**Task statement:** Each line below from the line with "ЯНКИ КУПАЛЫ ПРОШЛА" to the line with "m pohoria Wuliang." must be copied exactly, including those two, and no picture may appear in the copy.

**Data for analysis:**
* * *

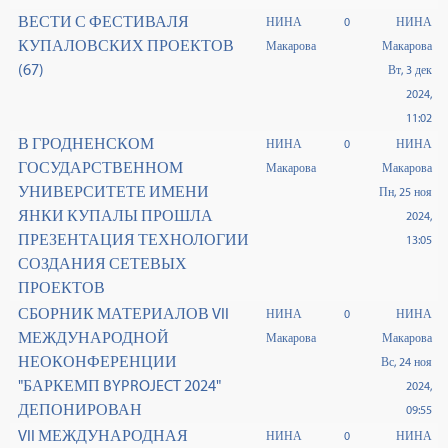
ВЕСТИ С ФЕСТИВАЛЯ
НИНА
0
НИНА
КУПАЛОВСКИХ ПРОЕКТОВ
Макарова
Макарова
(67)
Вт, 3 дек
2024,
11:02
В ГРОДНЕНСКОМ
НИНА
0
НИНА
ГОСУДАРСТВЕННОМ
Макарова
Макарова
УНИВЕРСИТЕТЕ ИМЕНИ
Пн, 25 ноя
ЯНКИ КУПАЛЫ ПРОШЛА
2024,
ПРЕЗЕНТАЦИЯ ТЕХНОЛОГИИ
13:05
СОЗДАНИЯ СЕТЕВЫХ
ПРОЕКТОВ
СБОРНИК МАТЕРИАЛОВ VII
НИНА
0
НИНА
МЕЖДУНАРОДНОЙ
Макарова
Макарова
НЕОКОНФЕРЕНЦИИ
Вс, 24 ноя
"БАРКЕМП BYPROJECT 2024"
2024,
ДЕПОНИРОВАН
09:55
VII МЕЖДУНАРОДНАЯ
НИНА
0
НИНА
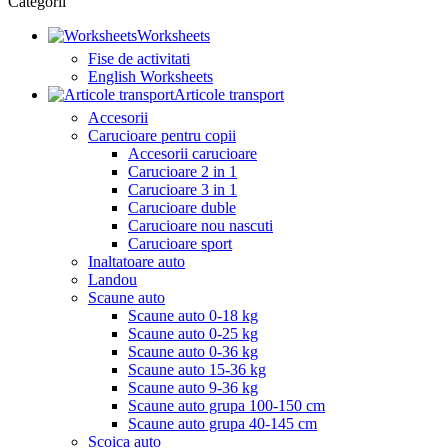
Categorii
Worksheets
Fise de activitati
English Worksheets
Articole transport
Accesorii
Carucioare pentru copii
Accesorii carucioare
Carucioare 2 in 1
Carucioare 3 in 1
Carucioare duble
Carucioare nou nascuti
Carucioare sport
Inaltatoare auto
Landou
Scaune auto
Scaune auto 0-18 kg
Scaune auto 0-25 kg
Scaune auto 0-36 kg
Scaune auto 15-36 kg
Scaune auto 9-36 kg
Scaune auto grupa 100-150 cm
Scaune auto grupa 40-145 cm
Scoica auto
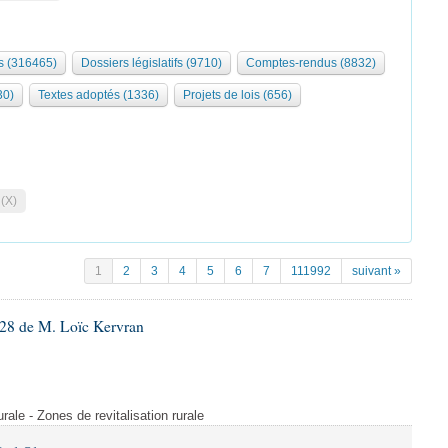
 (316465)
Dossiers législatifs (9710)
Comptes-rendus (8832)
30)
Textes adoptés (1336)
Projets de lois (656)
 (X)
1
2
3
4
5
6
7
111992
suivant »
28 de M. Loïc Kervran
rurale - Zones de revitalisation rurale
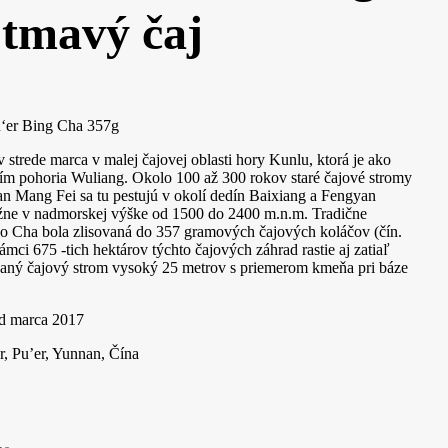
tmavý čaj
‘er Bing Cha 357g
 strede marca v malej čajovej oblasti hory Kunlu, ktorá je ako
m pohoria Wuliang. Okolo 100 až 300 rokov staré čajové stromy
n Mang Fei sa tu pestujú v okolí dedín Baixiang a Fengyan
ližne v nadmorskej výške od 1500 do 2400 m.n.m. Tradične
 Cha bola zlisovaná do 357 gramových čajových koláčov (čín.
mci 675 -tich hektárov týchto čajových záhrad rastie aj zatiaľ
vaný čajový strom vysoký 25 metrov s priemerom kmeňa pri báze
ed marca 2017
r, Pu’er, Yunnan, Čína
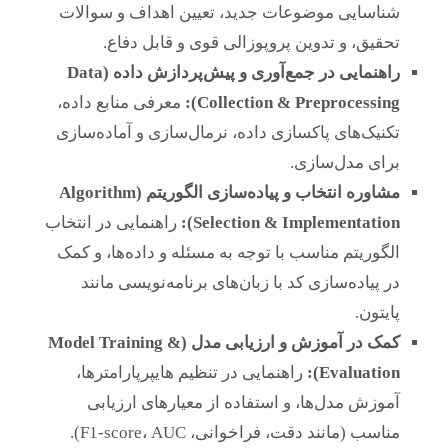
شناسایی موضوعات جدید، تعیین اهداف و سوالات
تحقیق، و تدوین پروپوزالی قوی و قابل دفاع.
راهنمایی در جمع‌آوری و پیش‌پردازش داده (Data
Collection & Preprocessing):
معرفی منابع داده،
تکنیک‌های پاکسازی داده، نرمال‌سازی و آماده‌سازی
برای مدل‌سازی.
مشاوره انتخاب و پیاده‌سازی الگوریتم (Algorithm
Selection & Implementation):
راهنمایی در انتخاب
الگوریتم مناسب با توجه به مسئله و داده‌ها، و کمک
در پیاده‌سازی کد با زبان‌های برنامه‌نویسی مانند
پایتون.
کمک در آموزش و ارزیابی مدل (Model Training &
Evaluation):
راهنمایی در تنظیم هایپرپارامترها،
آموزش مدل‌ها، و استفاده از معیارهای ارزیابی
مناسب (مانند دقت، فراخوانی، F1-score، AUC).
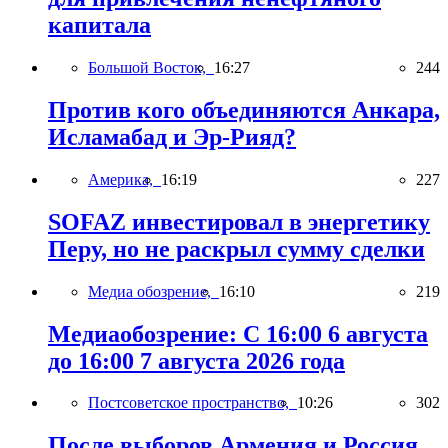
капитала
Большой Восток,
16:27
244
Против кого объединяются Анкара,
Исламабад и Эр-Рияд?
Америка,
16:19
227
SOFAZ инвестировал в энергетику
Перу, но не раскрыл сумму сделки
Медиа обозрение,
16:10
219
Медиаобозрение: С 16:00 6 августа
до 16:00 7 августа 2026 года
Постсоветское пространство,
10:26
302
После выборов Армения и Россия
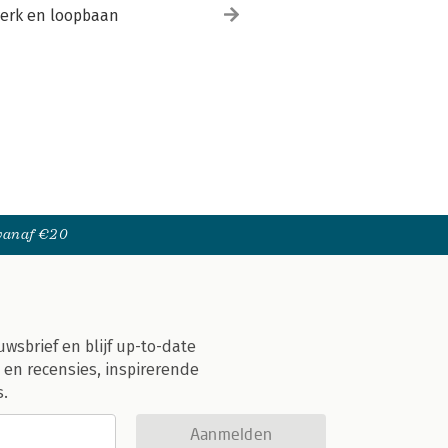
erk en loopbaan
 vanaf €20
uwsbrief en blijf up-to-date
 en recensies, inspirerende
s.
Aanmelden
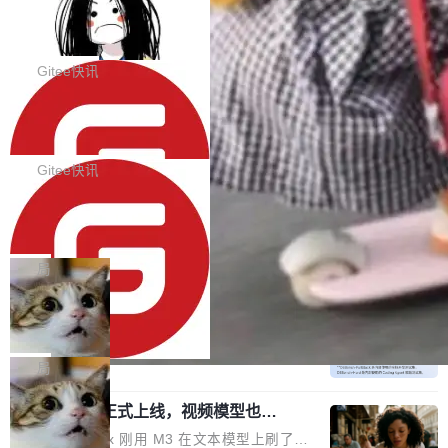
代码评审及自动化运维的全面落地夯实了“一体
BootstrapBlazor v10.9.0 已经发布，B
器。HTTP 引擎是一个独立插件。你选一个，或
ootstrap 样式的 Blazor UI 组件库
化”的基座。 新版本将为用户带来更好的使用体
者选两个，不同环境之间切换，一行应用代码都
BootstrapBlazor v10.9.0 已经发布，Bootstrap
验和更高的工作效率，感谢大家一直以来的支持
不用改。 下面快速过一下 10 种 HTTP 服务器
样式的 Blazor UI 组件库 此版本更新内容包括：
Gitee快讯
和反馈，我们将继续努力提供更优秀的产品和服
选项，各自适合什么场景，以及怎么切换。 一行
Release 2026-07-31 V10.9.0 Fixes fix(MultiFi
务！ 新增功能点 DevOps： 采用自研代码托管
依赖替换 在 Solon 里换 HTTP 服务器就是改 po
SolonCode v2026.8.2 已经发布，终端
lter): 增加暗黑主题支持 by @ArgoZhang in htt
平台，支持一站式安装，提供从代码提交到交付
智能体
m.xml 里一个依赖，别的什么都不用动。 <depe
ps://github.com/dotnetcore/BootstrapBlazor/p
SolonCode v2026.8.2 已经发布，终端智能体
的...
ndency> <groupId>org.noear</groupId> <arti
ull/8239 fix(Camera): 增加 exact 显式设置设备
此版本更新内容包括： 优化 soloncode run 模
Gitee快讯
factId>solon-web</artifac...
id by @kkxkx in https://github.com/dotnetcor
式（参考 run-headless-mode.md） 添加 solon
e/BootstrapBlazor/pull/825...
OpenAI 宣布 GPT-5.6 Luna 价格下降
code web 国际化多语言支持 添加 soloncode w
80%
eb 消息列表消息导航支持 修复 soloncode web
OpenAI 宣布 GPT-5.6 Luna 价格下降 80%。输
文件详情初次显示时语法高亮失效的问题 修复 s
入从每百万 token 1 美元砍到 0.2 美元，输出从
局
oloncode web 审查详情文件名中文乱码的问题
6 美元砍到 1.2 美元。GPT-5.6 Terra 降 20%。
细节优化 详情查看：https://gitee.com/opensol
DeepSeek-V4-Flash 官方 API 现已正
旗舰 Sol 没降，但加了一个 Fast 模式——2.5
式上线公测
on/soloncode/releases/v2026.8.2
倍速度，2 倍价格，智商不变。 降价的理由不是
DeepSeek V4 Flash 正式版今天上线了。模型
市场竞争，不是清库存，是 Sol 自己把自己优化
结构和参数规模没变，还是 MoE 284B、激活 1
局
了。 这事分两步。第一步，OpenAI 把 GPT-5.6
3B、100 万 token 上下文——只重新做了后训
Sol 部署上线。第二步，让 Sol 通过 Codex 自
MiniMax H3 正式上线，视频模型也开
练。但改完之后，Agent 能力直接把自家 4 月发
始玩全模态了
己去优化自己的推理基础设施。Sol 学了 Triton
的 Pro Preview 给干了。 九项 Agent 基准测试
上个月 MiniMax 刚用 M3 在文本模型上刷了一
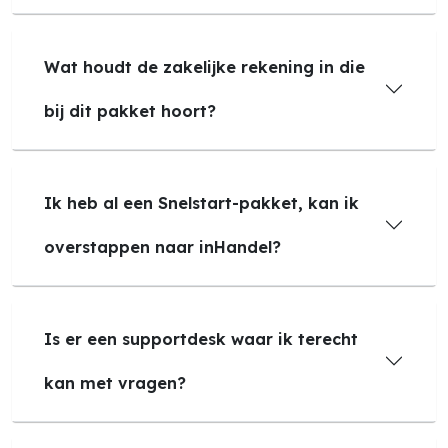
Wat houdt de zakelijke rekening in die
bij dit pakket hoort?
Ik heb al een Snelstart-pakket, kan ik
overstappen naar inHandel?
Is er een supportdesk waar ik terecht
kan met vragen?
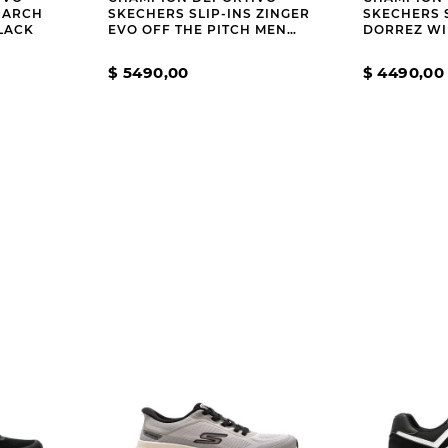
S ARCH
SKECHERS SLIP-INS ZINGER
SKECHERS S
LACK
EVO OFF THE PITCH MEN
DORREZ WI
WHITE
$
5490
,
00
$
4490
,
00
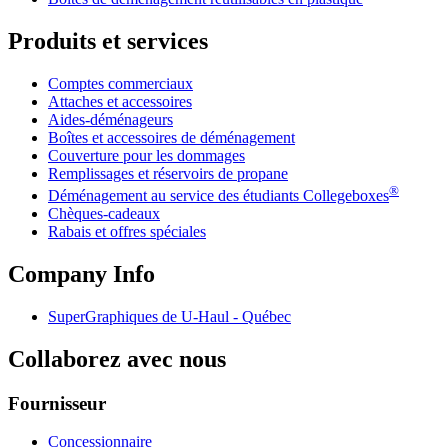
Produits et services
Comptes commerciaux
Attaches et accessoires
Aides-déménageurs
Boîtes et accessoires de déménagement
Couverture pour les dommages
Remplissages et réservoirs de propane
®
Déménagement au service des étudiants Collegeboxes
Chèques-cadeaux
Rabais et offres spéciales
Company Info
SuperGraphiques de
U-Haul
- Québec
Collaborez avec nous
Fournisseur
Concessionnaire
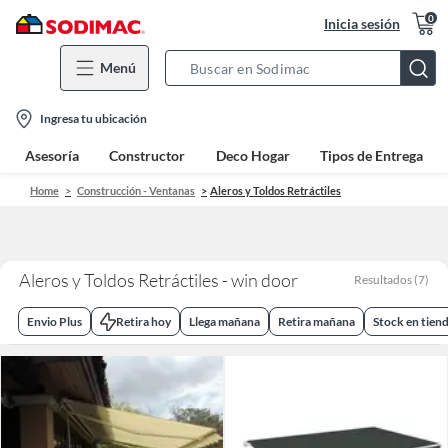
0
Inicia sesión
Menú
Search
Bar
location-
Ingresa tu ubicación
icon
Asesoría
Constructor
Deco Hogar
Tipos de Entrega
Home
Construcción - Ventanas
Aleros y Toldos Retráctiles
Aleros y Toldos Retráctiles - win door
Resultados
(
7
)
Envio Plus
Retira hoy
Llega mañana
Retira mañana
Stock en tien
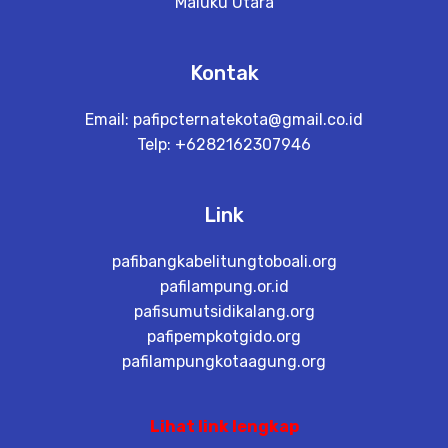
Maluku Utara
Kontak
Email:
pafipcternatekota@gmail.co.id
Telp: +6282162307946
Link
pafibangkabelitungtoboali.org
pafilampung.or.id
pafisumutsidikalang.org
pafipempkotgido.org
pafilampungkotaagung.org
Lihat link lengkap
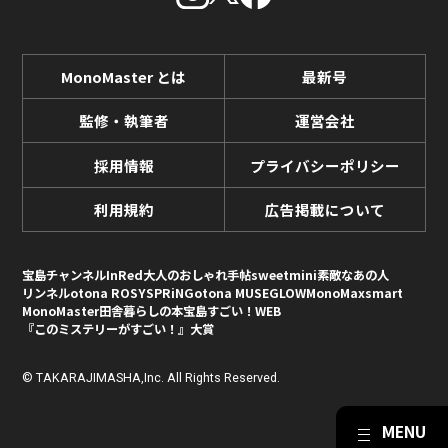
MonoMaster とは
最新号
監修・執筆者
運営会社
採用情報
プライバシーポリシー
利用規約
広告掲載について
宝島チャンネル
InRed
大人のおしゃれ手帖
sweet
mini
素敵なあの人
リンネル
otona ROSY
SPRiNG
otona MUSE
GLOW
MonoMax
smart
MonoMaster
田舎暮らしの本
宝島すごい！WEB
『このミステリーがすごい！』大賞
© TAKARAJIMASHA,Inc. All Rights Reserved.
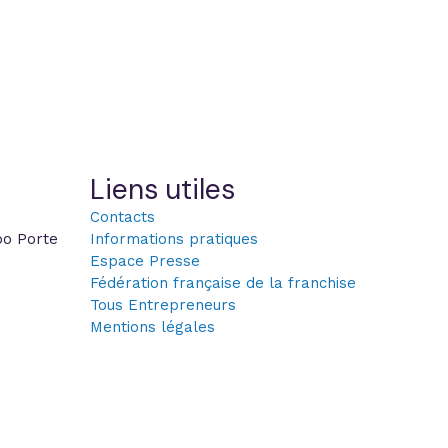
Liens utiles
Contacts
po Porte
Informations pratiques
Espace Presse
Fédération française de la franchise
Tous Entrepreneurs
Mentions légales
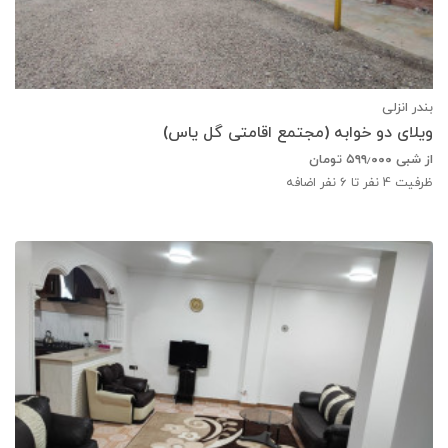
بندر انزلی
ویلای دو خوابه (مجتمع اقامتی گل یاس)
از شبی
۵۹۹٫۰۰۰
تومان
ظرفیت
4
نفر تا 6 نفر اضافه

* * *

**Task result:**
ЯНКИ КУПАЛЫ ПРОШЛА
2024,
ПРЕЗЕНТАЦИЯ ТЕХНОЛОГИИ
13:05
СОЗДАНИЯ СЕТЕВЫХ
ПРОЕКТОВ
СБОРНИК МАТЕРИАЛОВ VII
НИНА
0
НИНА
МЕЖДУНАРОДНОЙ
Макарова
Макарова
НЕОКОНФЕРЕНЦИИ
Вс, 24 ноя
"БАРКЕМП BYPROJECT 2024"
2024,
ДЕПОНИРОВАН
09:55
VII МЕЖДУНАРОДНАЯ
НИНА
0
НИНА
Categorii
Worksheets
Fise de activitati
English Worksheets
Articole transport
Accesorii
Carucioare pentru copii
Accesorii carucioare
Carucioare 2 in 1
Carucioare 3 in 1
Carucioare duble
Carucioare nou nascuti
Carucioare sport
Inaltatoare auto
Landou
Scaune auto
Scaune auto 0-18 kg
Scaune auto 0-25 kg
Scaune auto 0-36 kg
Scaune auto 15-36 kg
Scaune auto 9-36 kg
Scaune auto grupa 100-150 cm
Scaune auto grupa 40-145 cm
Scoica auto
 (316465)
Dossiers législatifs (9710)
Comptes-rendus (8832)
30)
Textes adoptés (1336)
Projets de lois (656)
 (X)
1
2
3
4
5
6
7
111992
suivant »
28 de M. Loïc Kervran
rurale - Zones de revitalisation rurale
tmavý čaj
‘er Bing Cha 357g
 strede marca v malej čajovej oblasti hory Kunlu, ktorá je ako
m pohoria Wuliang. Okolo 100 až 300 rokov staré čajové stromy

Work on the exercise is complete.